§ EXERCISE: Leave out the pictures, and retype the remaining data exactly.

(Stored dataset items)
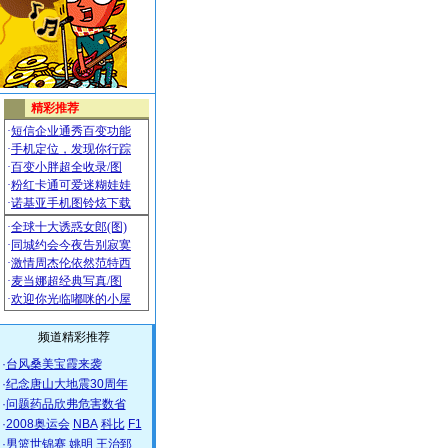
频道精彩推荐
·
台风桑美宝霞来袭
·
纪念唐山大地震30周年
·
问题药品欣弗危害数省
·
2008奥运会
NBA
科比
F1
·
男篮世锦赛
姚明
王治郅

§ PROBLEM SOLUTION:
频道精彩推荐
·
台风桑美宝霞来袭
·
纪念唐山大地震30周年
·
问题药品欣弗危害数省
·
2008奥运会
NBA
科比
F1
·
男篮世锦赛
姚明
王治郅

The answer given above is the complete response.